Une stratégie arrimée aux priorités nationales

Élaborée conformément aux orientations du Premier ministre Ousmane Sonko, telles que définies dans sa Déclaration de politique générale, la SNPDPME-PMI se positionne comme un instrument opérationnel structurant. Elle s’inscrit dans la dynamique de l’Agenda national de Transformation Sénégal 2050 porté par le président de la République Bassirou Diomaye Faye.

Fruit de concertations menées à Dakar et dans les différents pôles territoriaux, le document stratégique vise à corriger les failles structurelles d’un secteur qui représente 99,8 % du tissu entrepreneurial national.

À l’horizon 2029, un portefeuille de 25 projets prioritaires doit permettre d’accroître la contribution des PME/PMI au PIB, d’accélérer leur formalisation, d’améliorer leur accès au financement et de favoriser l’émergence de champions nationaux.

Un diagnostic lucide des obstacles

Lors des échanges, Serigne Guèye Diop a dressé un constat sans détour : inexistence de marchés pour certaines entreprises, déficit d’infrastructures d’accompagnement (zones industrielles, incubateurs), absence de guichets bancaires dédiés et exigences de garanties difficilement accessibles aux jeunes entrepreneurs.

« Comment voulez-vous qu’une PME naissante apporte des garanties qu’elle ne possède pas ? », a-t-il interrogé, pointant du doigt un système bancaire peu adapté aux réalités des promoteurs de 25 ou 30 ans.

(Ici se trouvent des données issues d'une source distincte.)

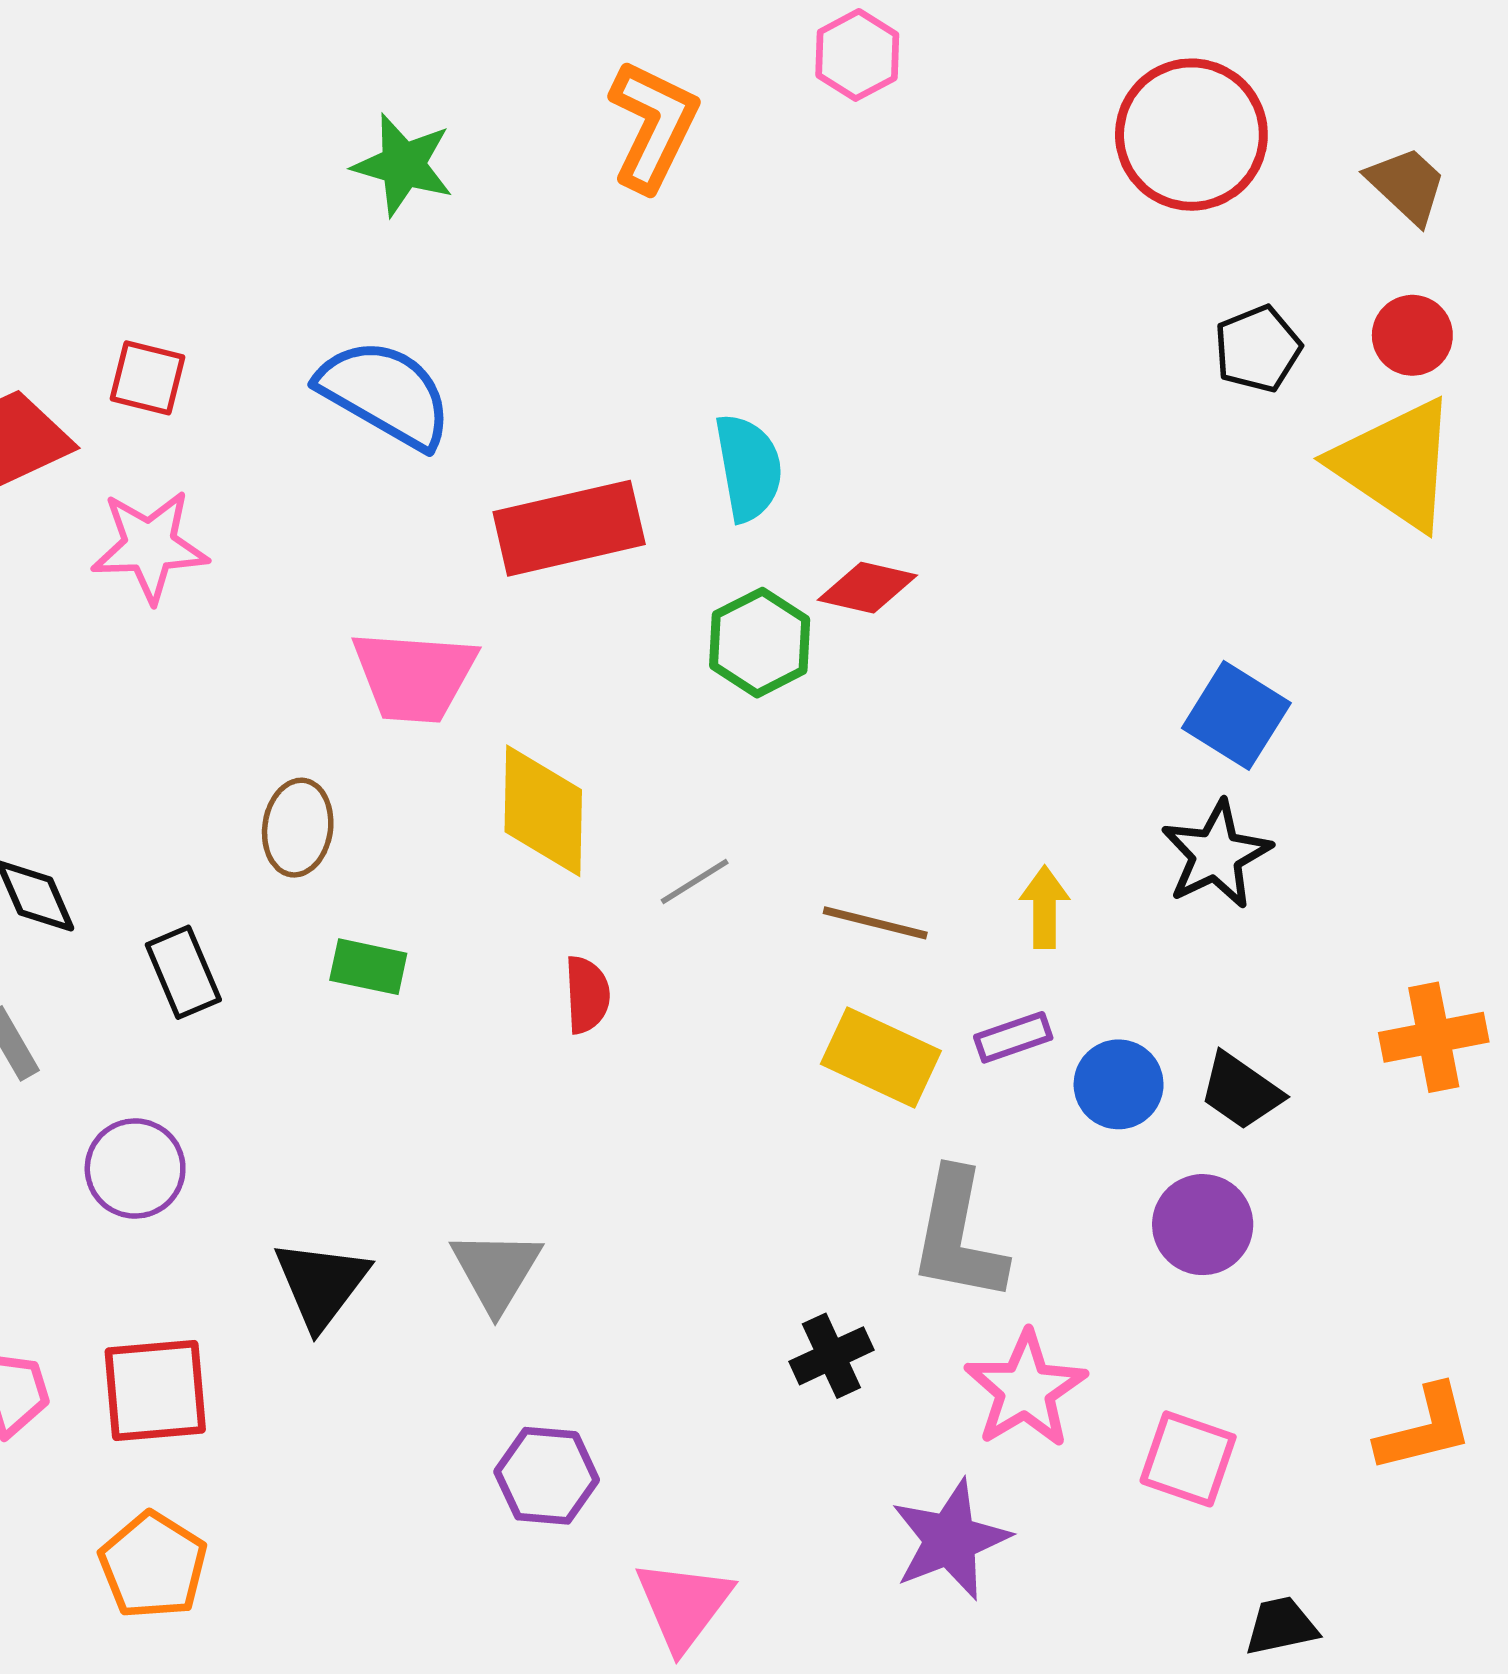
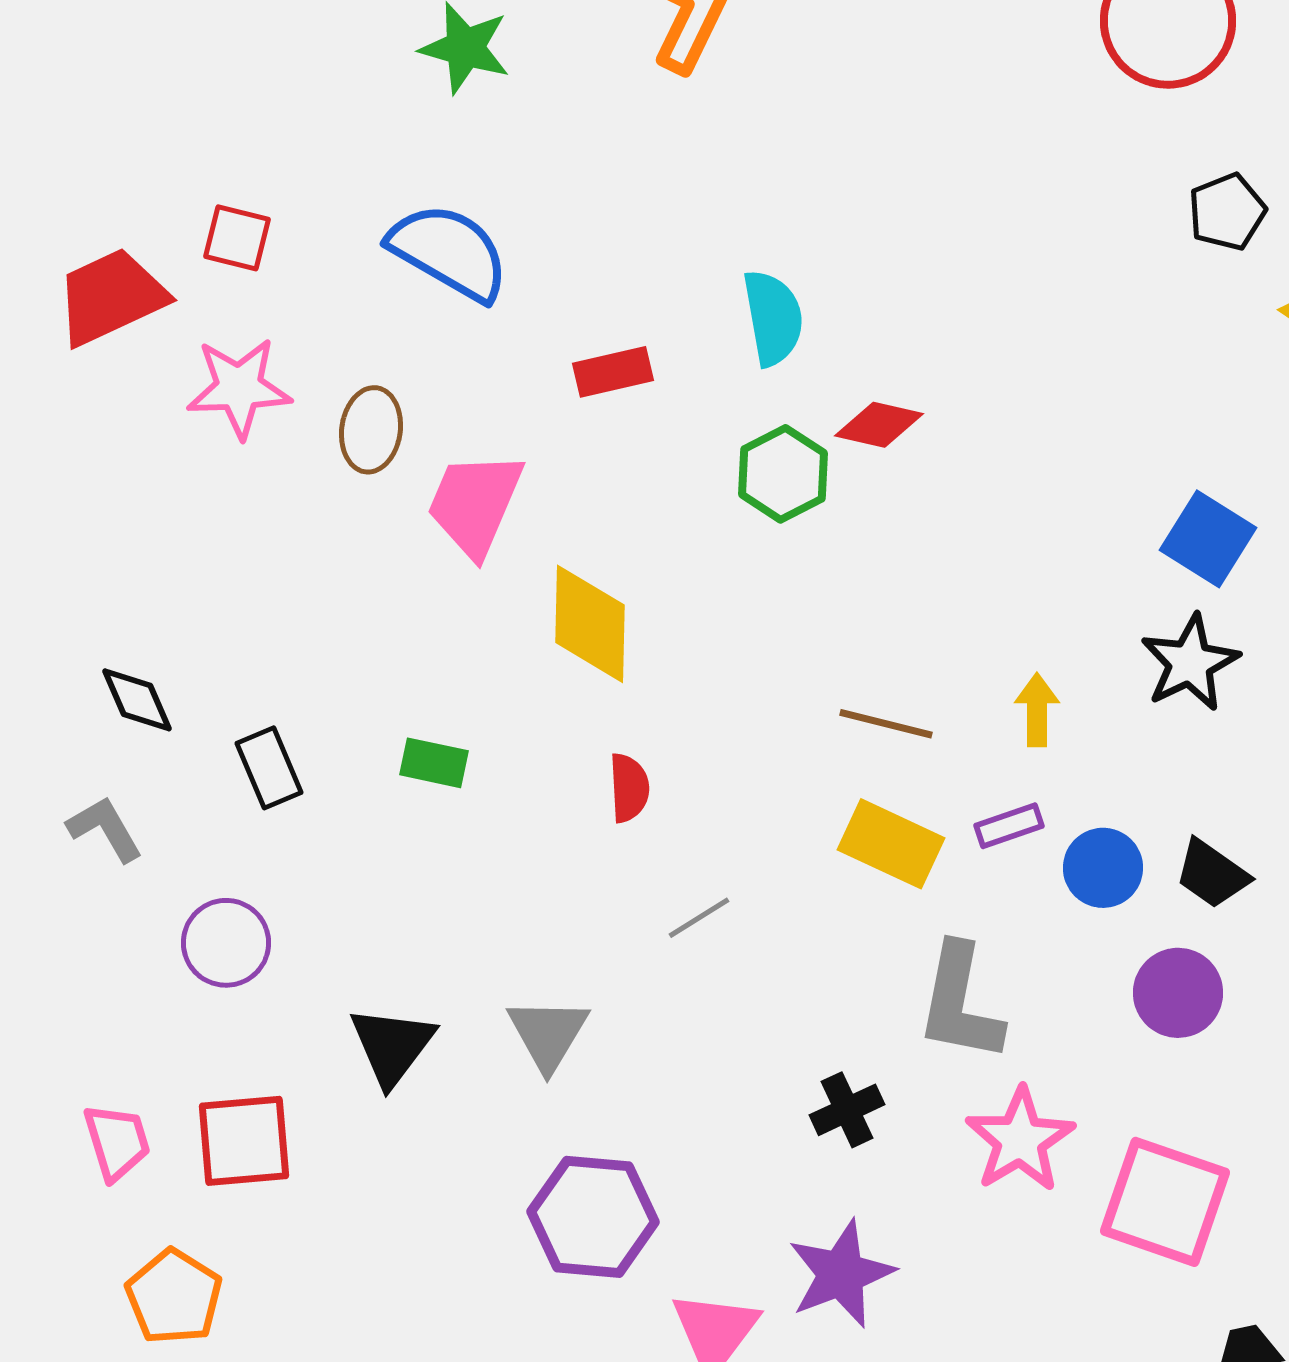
red rectangle: (569, 528) -> (613, 372), size x0.6
pink trapezoid: (414, 676) -> (475, 504), turned 109
brown ellipse: (298, 828) -> (371, 430), moved
gray line: (695, 881) -> (699, 918), moved
pink square: (1188, 1459) -> (1165, 1202), size x1.5
purple hexagon: (547, 1476) -> (593, 1217), size x1.4
purple star: (950, 1540) -> (841, 1274), moved
orange pentagon: (153, 1565) -> (174, 1297), moved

Le ministre a également critiqué une fiscalité jugée peu incitative, évoquant un impôt sur le revenu de 30 %, comparativement à 15 % dans les zones économiques spéciales, alors que d’autres pays accordent des vacances fiscales aux jeunes entreprises pour soutenir leur phase d’investissement.

Un effort budgétaire progressif

Pour accompagner la mise en œuvre de la stratégie, une hausse substantielle des ressources est annoncée. Le budget du secrétariat d’État chargé du Développement des PME/PMI passera de 1 milliard de francs CFA cette année à 2 milliards l’an prochain, puis à 4 milliards en 2028.

Cette montée en puissance doit permettre de renforcer l’appui aux structures d’encadrement, notamment l’Agence de développement et d’encadrement des petites et moyennes entreprises (ADEPME) et le Bureau de mise à niveau des entreprises.

Vers un changement de paradigme

Les conclusions des concertations seront soumises au gouvernement en Conseil des ministres. Au-delà de la formalisation d’un cadre stratégique, l’enjeu porte désormais sur la traduction concrète des engagements en réformes effectives.

À travers la SNPDPME-PMI, l’exécutif entend impulser un appui coordonné, structuré et performant au secteur des PME/PMI, considéré comme la colonne vertébrale de l’économie nationale et un levier clé de souveraineté et de création d’emplois durables.